In 2025, platforms like Motilal Oswal, INDmoney, Vested Finance, and Fi Money
have made this process seamless. With the right mindset, compliance awareness,
and long-term discipline, even small monthly investments can compound into
significant global wealth.
In short:
“Don’t just invest in India, invest in the world. Let your money work across borders.”
Start your global investment journey today.
Compare platforms like Motilal Oswal, INDmoney, Vested, complete your KYC, and
begin owning shares of the world’s top companies right from India.
FAQs on Investing in US Stocks
Q1: Can Indians
directly invest in US stocks?
Yes. Under RBI’s LRS, you can invest up to $250,000 annually through approved
brokers.
Q2: What is the
minimum investment amount?
Platforms like INDmoney and Vested allow you to start from as low as $1.
Q3: Do I need a
US bank account?
No.
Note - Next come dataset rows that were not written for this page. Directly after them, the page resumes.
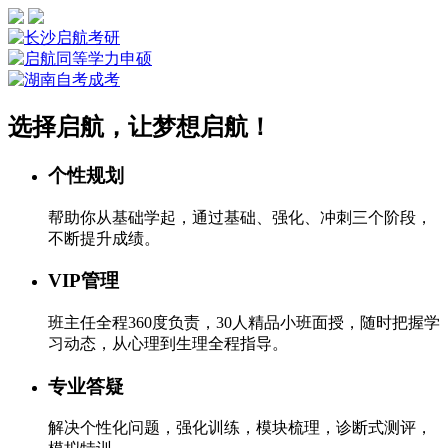
选择启航，让梦想启航！
个性规划
帮助你从基础学起，通过基础、强化、冲刺三个阶段，
不断提升成绩。
VIP管理
班主任全程360度负责，30人精品小班面授，随时把握学
习动态，从心理到生理全程指导。
专业答疑
解决个性化问题，强化训练，模块梳理，诊断式测评，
Your Indian account is linked via remittance; the broker handles
conversions.
Q4: Are these
investments legal?
Yes. Global investing under LRS is fully legal if done through RBI-approved
channels.
Q5: How are
profits taxed?
Capital gains are taxed in India; dividends are taxed in the US with DTAA
benefits.
Q6: Can I
withdraw funds anytime?
Yes. Withdrawals are credited in USD, converted back to INR via your bank.